Wherefore, as ye refuse to be the means on one side, ye ought not to be meddlers on the other; but to wait the issue in silence; and, unless ye can produce divine authority to prove that the Almighty [God], who hath created and placed this new world at the greatest distance it could possibly stand, East and West, from every part of the old, doth, nevertheless, disapprove of its being independent of the corrupt and abandoned Court of Britain; unless, I say, ye can show this, how can ye, on the ground of your principles, justify the exciting and stirring up the people “firmly to unite in the abhorrence of all such writings, and measures, as evince a desire and design to break off the happy connection we have hitherto enjoyed with the Kingdom of Great Britain, and our just and necessary subordination to the King and those who are lawfully placed in authority under him.”

What a slap in the face is here!

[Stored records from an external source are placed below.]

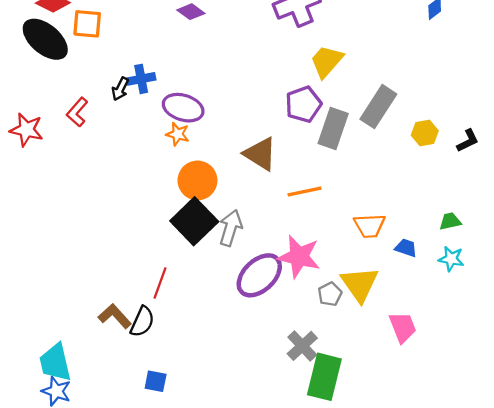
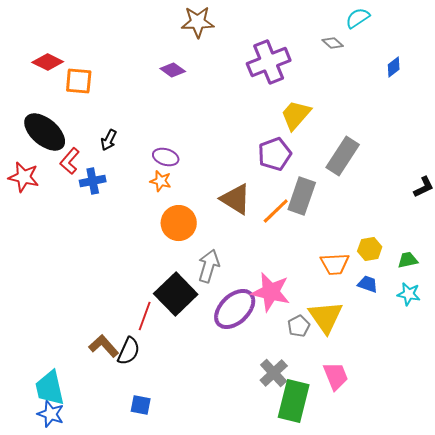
black ellipse: (45, 39) -> (45, 132), moved
blue cross: (141, 79) -> (93, 181), moved
purple ellipse: (183, 108) -> (166, 157), size x0.7
gray rectangle: (333, 129) -> (302, 196), moved
yellow hexagon: (425, 133) -> (370, 249), moved
orange line: (304, 191) -> (276, 211), moved, turned -32
black square: (194, 221) -> (176, 294), moved
pink trapezoid: (403, 327) -> (336, 376), moved

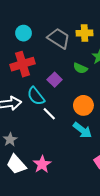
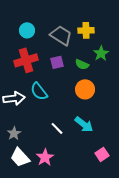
purple square: (55, 80) -> (57, 62), moved, turned 32
orange circle: (83, 105) -> (85, 89), moved
white line: (49, 114) -> (57, 128), moved

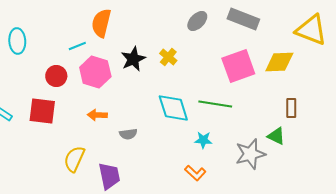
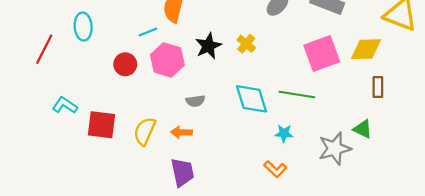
brown rectangle: (291, 108) -> (378, 87), moved
red square: (42, 111) -> (101, 125), moved
orange arrow: (97, 115) -> (181, 132), moved
gray semicircle: (128, 134) -> (195, 101), moved
yellow semicircle: (74, 159) -> (145, 131), moved

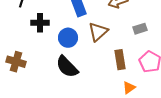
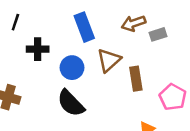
gray rectangle: (140, 29) -> (158, 34), moved
brown rectangle: (120, 60) -> (136, 79), moved

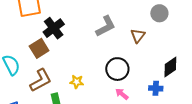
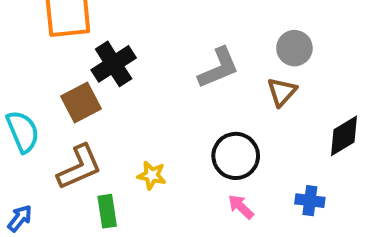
gray circle: (159, 13) -> (294, 48), moved
black diamond: (170, 67) -> (344, 136), moved

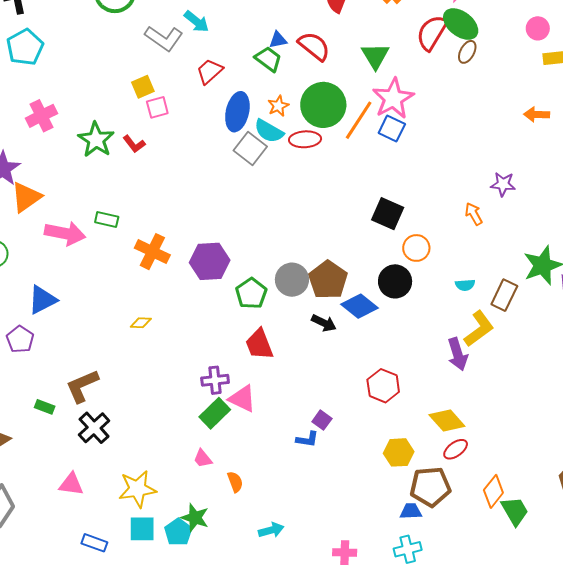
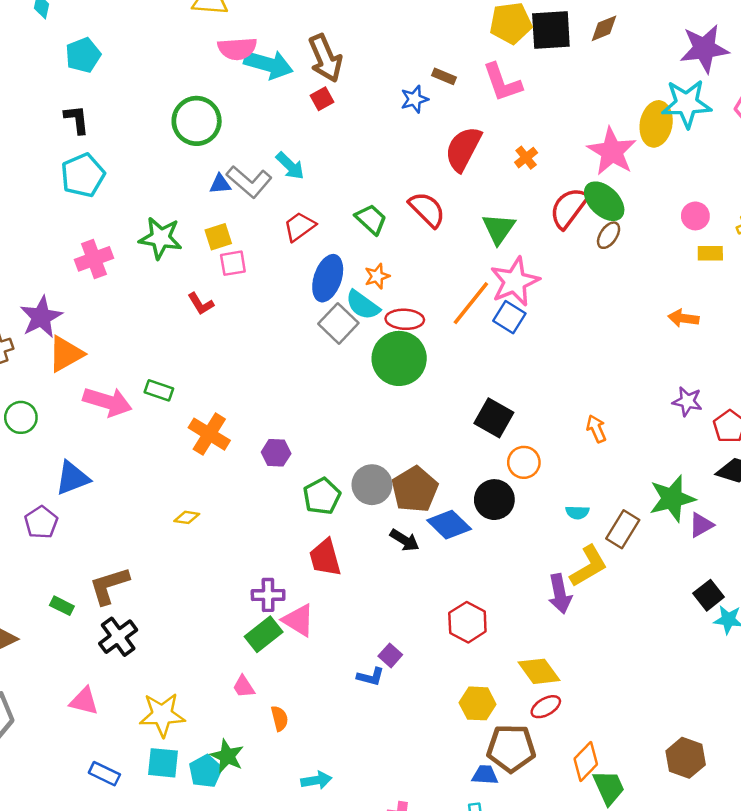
blue triangle: (278, 40) -> (220, 184), moved
green circle: (323, 105) -> (399, 358), moved
green star: (96, 140) -> (161, 238), moved, turned -30
purple star: (503, 184) -> (687, 401), moved
purple hexagon: (210, 261) -> (276, 453), size x0.6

The men who, in the very paragraph before, have quietly and passively resigned up the ordering, altering and disposal of kings and governments into the hands of God, are now recalling their principles, and putting in for a share of the business. Is it possible that the conclusion, which is here justly quoted, can anyways follow from the doctrine laid down?

The inconsistency is too glaring not to be seen; the absurdity too great not to be laughed at; and such as could only have been made by those whose understandings were darkened by the narrow and crabbed spirit of a despairing political party; for ye are not to be considered as the whole body of Quakers, but only as a factional and fractional part thereof.

Here ends the examination of your Testimony (which I call upon no man to abhor, as ye have done, but only to read and judge of fairly); to which I subjoin the following remark: “That the setting up and putting down of kings” must certainly mean the making him a king, who is yet not so, and the making him no king who is already one. And pray what hath this to do in the present case? We neither mean to set up nor to put down, neither to make nor to unmake, but to have nothing to do with them. Wherefore, your Testimony, in whatever light it is viewed, serves only to dishonor your judgment, and for many other reasons had better have been left alone than published.

First. Because it tends to the decrease and reproach of all religion whatever, and is of the utmost danger to society, to make it a party in political disputes.

Secondly. Because it exhibits a body of men, numbers of whom disavow the publishing of political testimonies, as being concerned therein and approvers thereof.

Thirdly. Because it hath a tendency to undo that continental harmony and friendship which yourselves, by your late liberal and charitable donations, have lent a hand to establish; and the preservation of which is of the utmost consequence to us all.

And here, without anger or resentment, I bid you farewell. Sincerely wishing, that as men and Christians, ye may always fully and uninterruptedly enjoy every civil and religious right; and be in your turn the means of securing it to others.